**Dataset excerpts**
________

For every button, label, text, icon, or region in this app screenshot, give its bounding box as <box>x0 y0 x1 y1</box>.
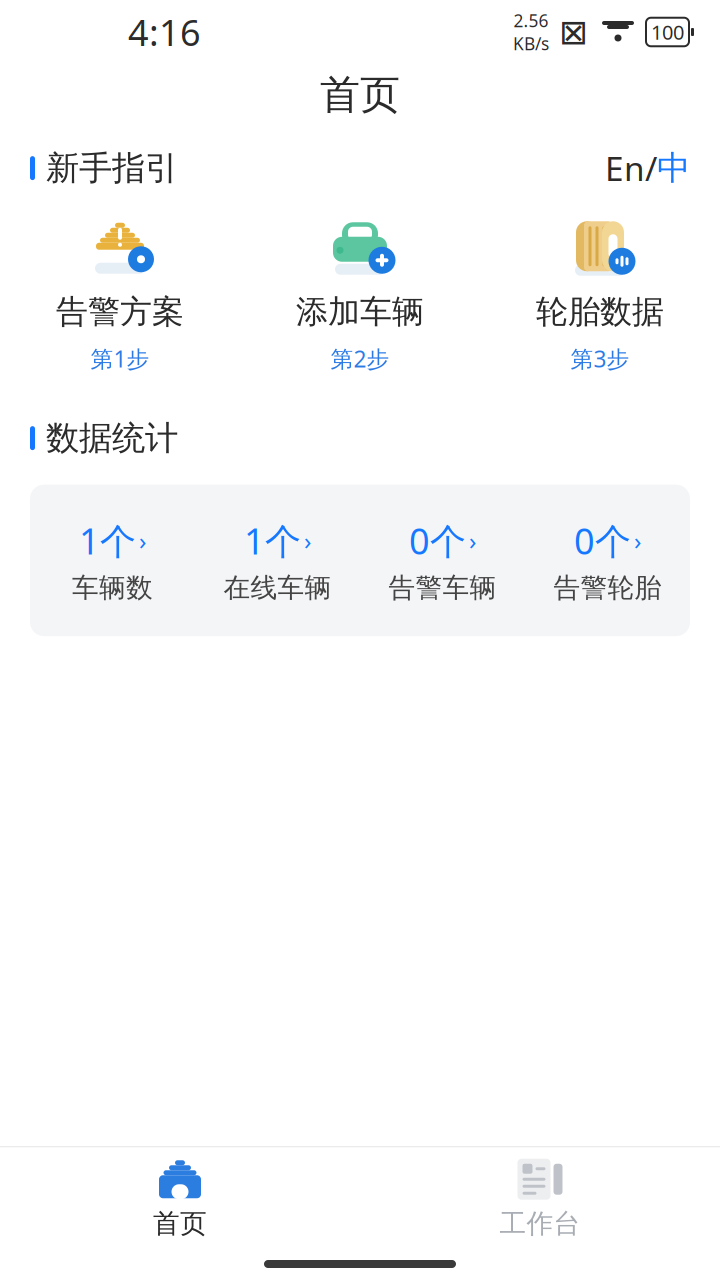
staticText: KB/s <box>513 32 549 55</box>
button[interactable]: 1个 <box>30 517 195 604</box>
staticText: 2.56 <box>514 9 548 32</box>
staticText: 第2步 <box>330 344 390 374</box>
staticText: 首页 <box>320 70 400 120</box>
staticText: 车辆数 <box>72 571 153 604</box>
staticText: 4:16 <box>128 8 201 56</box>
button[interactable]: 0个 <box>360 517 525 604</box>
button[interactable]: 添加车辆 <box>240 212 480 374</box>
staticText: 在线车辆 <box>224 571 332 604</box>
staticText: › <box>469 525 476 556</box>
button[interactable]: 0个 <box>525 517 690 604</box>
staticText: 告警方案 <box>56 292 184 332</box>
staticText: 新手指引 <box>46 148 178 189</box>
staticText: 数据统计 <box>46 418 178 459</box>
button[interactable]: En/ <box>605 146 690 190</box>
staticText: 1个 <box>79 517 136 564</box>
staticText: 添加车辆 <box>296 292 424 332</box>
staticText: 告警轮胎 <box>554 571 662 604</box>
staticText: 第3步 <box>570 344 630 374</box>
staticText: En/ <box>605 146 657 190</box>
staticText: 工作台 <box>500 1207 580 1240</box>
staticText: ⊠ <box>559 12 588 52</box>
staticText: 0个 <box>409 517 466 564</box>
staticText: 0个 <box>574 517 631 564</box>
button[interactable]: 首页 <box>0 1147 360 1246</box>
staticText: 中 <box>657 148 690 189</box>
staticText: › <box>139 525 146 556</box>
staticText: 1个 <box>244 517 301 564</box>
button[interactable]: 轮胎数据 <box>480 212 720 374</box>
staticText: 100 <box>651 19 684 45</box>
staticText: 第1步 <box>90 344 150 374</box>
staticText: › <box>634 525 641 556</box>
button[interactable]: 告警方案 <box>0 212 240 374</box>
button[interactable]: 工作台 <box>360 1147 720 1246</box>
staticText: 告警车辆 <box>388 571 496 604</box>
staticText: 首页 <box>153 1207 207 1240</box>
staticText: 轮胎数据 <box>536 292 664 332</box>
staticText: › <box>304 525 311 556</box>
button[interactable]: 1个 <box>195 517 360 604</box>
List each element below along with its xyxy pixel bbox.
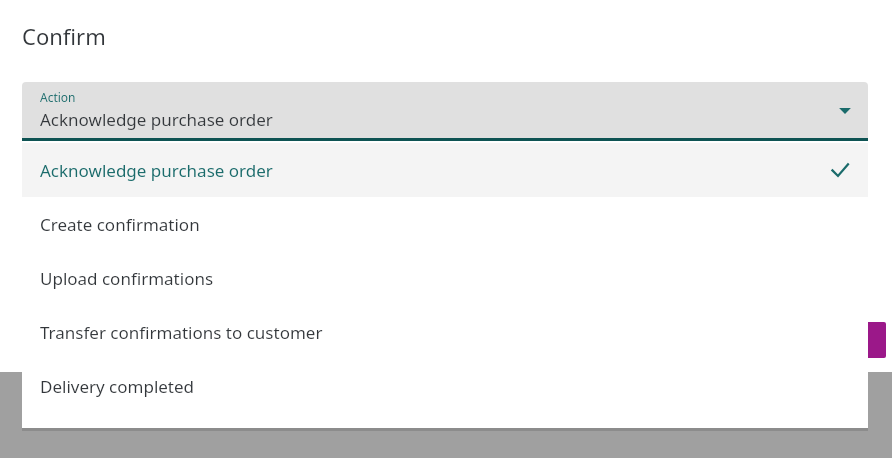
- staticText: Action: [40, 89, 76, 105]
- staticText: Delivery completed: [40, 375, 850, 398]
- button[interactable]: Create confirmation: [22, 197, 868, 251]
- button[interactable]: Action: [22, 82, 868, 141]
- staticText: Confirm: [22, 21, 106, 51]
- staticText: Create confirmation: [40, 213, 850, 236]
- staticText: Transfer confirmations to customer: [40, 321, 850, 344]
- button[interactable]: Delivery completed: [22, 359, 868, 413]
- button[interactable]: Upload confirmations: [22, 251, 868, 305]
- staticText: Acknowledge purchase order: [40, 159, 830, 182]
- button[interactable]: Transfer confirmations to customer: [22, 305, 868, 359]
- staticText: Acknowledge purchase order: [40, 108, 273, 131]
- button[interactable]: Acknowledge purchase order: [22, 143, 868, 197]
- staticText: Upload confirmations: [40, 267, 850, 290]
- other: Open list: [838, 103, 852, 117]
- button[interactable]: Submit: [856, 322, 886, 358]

________

**Problem to solve**
Which lines of the records above contain the word "Delivery"? Report each one.

**Answer below**
- staticText: Delivery completed: [40, 375, 850, 398]
- button[interactable]: Delivery completed: [22, 359, 868, 413]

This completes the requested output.